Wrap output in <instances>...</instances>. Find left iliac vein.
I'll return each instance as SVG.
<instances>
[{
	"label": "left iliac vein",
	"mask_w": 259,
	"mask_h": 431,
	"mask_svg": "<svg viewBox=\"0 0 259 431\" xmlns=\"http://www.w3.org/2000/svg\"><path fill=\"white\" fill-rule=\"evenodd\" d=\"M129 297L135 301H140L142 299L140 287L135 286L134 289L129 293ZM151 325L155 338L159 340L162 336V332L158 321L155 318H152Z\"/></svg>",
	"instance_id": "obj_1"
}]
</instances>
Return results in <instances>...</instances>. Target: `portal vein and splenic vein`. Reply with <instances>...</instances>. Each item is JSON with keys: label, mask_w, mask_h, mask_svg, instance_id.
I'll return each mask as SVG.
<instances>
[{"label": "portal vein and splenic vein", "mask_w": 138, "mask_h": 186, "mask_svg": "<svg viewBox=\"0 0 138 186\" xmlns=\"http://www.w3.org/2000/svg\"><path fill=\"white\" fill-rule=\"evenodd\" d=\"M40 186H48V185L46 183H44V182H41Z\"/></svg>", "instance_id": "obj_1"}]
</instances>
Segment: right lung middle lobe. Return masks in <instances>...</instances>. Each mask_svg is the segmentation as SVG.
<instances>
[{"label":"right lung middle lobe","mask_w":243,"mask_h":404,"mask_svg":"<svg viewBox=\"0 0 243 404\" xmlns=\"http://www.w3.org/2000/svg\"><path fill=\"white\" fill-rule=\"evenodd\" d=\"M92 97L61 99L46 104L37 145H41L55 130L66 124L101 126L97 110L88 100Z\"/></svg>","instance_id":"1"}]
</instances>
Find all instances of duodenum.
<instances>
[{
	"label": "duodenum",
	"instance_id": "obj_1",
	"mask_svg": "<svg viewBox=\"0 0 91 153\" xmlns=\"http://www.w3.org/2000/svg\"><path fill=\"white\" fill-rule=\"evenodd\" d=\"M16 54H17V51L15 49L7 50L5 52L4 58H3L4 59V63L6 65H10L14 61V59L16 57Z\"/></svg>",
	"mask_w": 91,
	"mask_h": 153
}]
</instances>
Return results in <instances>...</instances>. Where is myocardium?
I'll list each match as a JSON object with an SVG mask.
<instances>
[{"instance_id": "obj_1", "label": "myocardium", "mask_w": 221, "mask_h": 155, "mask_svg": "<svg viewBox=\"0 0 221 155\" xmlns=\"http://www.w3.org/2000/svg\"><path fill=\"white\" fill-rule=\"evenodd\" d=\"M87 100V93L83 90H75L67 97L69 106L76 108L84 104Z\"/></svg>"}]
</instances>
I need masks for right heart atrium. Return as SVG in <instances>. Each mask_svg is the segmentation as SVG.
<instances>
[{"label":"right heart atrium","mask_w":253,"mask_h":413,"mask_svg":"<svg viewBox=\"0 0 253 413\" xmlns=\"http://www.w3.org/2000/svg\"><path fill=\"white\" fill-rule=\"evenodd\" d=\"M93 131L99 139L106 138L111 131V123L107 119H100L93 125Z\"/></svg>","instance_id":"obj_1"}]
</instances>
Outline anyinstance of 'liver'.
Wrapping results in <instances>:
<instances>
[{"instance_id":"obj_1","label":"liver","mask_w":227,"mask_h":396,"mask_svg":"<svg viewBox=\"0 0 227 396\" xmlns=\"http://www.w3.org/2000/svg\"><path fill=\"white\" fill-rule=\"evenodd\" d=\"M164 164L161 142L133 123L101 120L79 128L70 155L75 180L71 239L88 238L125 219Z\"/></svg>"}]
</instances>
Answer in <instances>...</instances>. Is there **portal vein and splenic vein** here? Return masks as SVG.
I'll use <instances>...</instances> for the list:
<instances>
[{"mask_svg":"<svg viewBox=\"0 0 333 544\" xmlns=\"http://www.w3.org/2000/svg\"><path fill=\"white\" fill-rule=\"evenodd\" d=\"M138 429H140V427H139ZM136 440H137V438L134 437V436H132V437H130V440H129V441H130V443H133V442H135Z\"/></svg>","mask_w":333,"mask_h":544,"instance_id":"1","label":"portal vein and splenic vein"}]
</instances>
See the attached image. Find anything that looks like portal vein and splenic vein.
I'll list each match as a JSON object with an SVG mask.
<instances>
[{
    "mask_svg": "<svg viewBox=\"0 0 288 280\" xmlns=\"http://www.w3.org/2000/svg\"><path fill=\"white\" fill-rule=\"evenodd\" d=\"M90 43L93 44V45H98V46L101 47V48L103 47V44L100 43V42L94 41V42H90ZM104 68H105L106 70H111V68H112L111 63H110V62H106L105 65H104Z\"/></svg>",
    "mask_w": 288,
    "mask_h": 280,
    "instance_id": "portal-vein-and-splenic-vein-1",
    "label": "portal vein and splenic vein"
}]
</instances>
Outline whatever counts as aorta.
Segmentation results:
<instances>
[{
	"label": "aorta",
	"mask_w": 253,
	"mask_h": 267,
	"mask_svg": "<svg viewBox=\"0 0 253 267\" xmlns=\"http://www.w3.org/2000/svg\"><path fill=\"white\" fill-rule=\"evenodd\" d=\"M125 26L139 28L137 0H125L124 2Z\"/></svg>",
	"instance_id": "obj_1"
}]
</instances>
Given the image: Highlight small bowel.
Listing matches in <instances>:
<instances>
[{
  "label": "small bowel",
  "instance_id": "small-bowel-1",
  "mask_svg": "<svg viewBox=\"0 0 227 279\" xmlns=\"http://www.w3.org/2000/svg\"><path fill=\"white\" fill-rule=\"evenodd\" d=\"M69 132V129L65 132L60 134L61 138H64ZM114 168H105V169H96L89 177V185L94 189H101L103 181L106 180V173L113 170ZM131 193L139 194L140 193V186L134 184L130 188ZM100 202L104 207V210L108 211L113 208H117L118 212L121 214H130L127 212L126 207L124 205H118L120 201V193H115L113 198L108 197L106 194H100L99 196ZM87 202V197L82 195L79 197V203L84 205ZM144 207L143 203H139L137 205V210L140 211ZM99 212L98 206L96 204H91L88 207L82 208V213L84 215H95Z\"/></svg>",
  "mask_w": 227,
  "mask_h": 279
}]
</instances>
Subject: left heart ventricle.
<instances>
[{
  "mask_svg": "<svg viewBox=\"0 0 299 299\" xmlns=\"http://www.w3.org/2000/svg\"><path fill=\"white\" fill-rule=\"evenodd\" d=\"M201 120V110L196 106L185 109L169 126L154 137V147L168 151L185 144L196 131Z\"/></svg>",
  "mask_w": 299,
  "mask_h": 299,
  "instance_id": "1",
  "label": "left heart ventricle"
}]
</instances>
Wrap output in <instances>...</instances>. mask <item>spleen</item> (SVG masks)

┄┄┄┄┄┄

__WHAT THE TASK REQUIRES__: Extract, verbatim, the lines from the one containing "Outline whatever counts as aorta." through the last line of the listing above.

__OUTPUT OF THE EXERCISE__:
Outline whatever counts as aorta.
Segmentation results:
<instances>
[{
	"label": "aorta",
	"mask_w": 253,
	"mask_h": 267,
	"mask_svg": "<svg viewBox=\"0 0 253 267\" xmlns=\"http://www.w3.org/2000/svg\"><path fill=\"white\" fill-rule=\"evenodd\" d=\"M125 26L139 28L137 0H125L124 2Z\"/></svg>",
	"instance_id": "obj_1"
}]
</instances>
Given the image: Highlight small bowel.
Listing matches in <instances>:
<instances>
[{
  "label": "small bowel",
  "instance_id": "small-bowel-1",
  "mask_svg": "<svg viewBox=\"0 0 227 279\" xmlns=\"http://www.w3.org/2000/svg\"><path fill=\"white\" fill-rule=\"evenodd\" d=\"M69 132V129L65 132L60 134L61 138H64ZM114 168H105V169H96L89 177V185L94 189H101L103 181L106 180V173L113 170ZM131 193L139 194L140 193V186L134 184L130 188ZM100 202L104 207V210L108 211L113 208H117L118 212L121 214H130L127 212L126 207L124 205H118L120 201V193H115L113 198L108 197L106 194H100L99 196ZM87 202V197L82 195L79 197V203L84 205ZM144 207L143 203H139L137 205V210L140 211ZM99 212L98 206L96 204H91L88 207L82 208V213L84 215H95Z\"/></svg>",
  "mask_w": 227,
  "mask_h": 279
}]
</instances>
Subject: left heart ventricle.
<instances>
[{
  "mask_svg": "<svg viewBox=\"0 0 299 299\" xmlns=\"http://www.w3.org/2000/svg\"><path fill=\"white\" fill-rule=\"evenodd\" d=\"M201 120V110L196 106L185 109L169 126L154 137V147L168 151L185 144L196 131Z\"/></svg>",
  "mask_w": 299,
  "mask_h": 299,
  "instance_id": "1",
  "label": "left heart ventricle"
}]
</instances>
Wrap output in <instances>...</instances>. mask <item>spleen</item> (SVG masks)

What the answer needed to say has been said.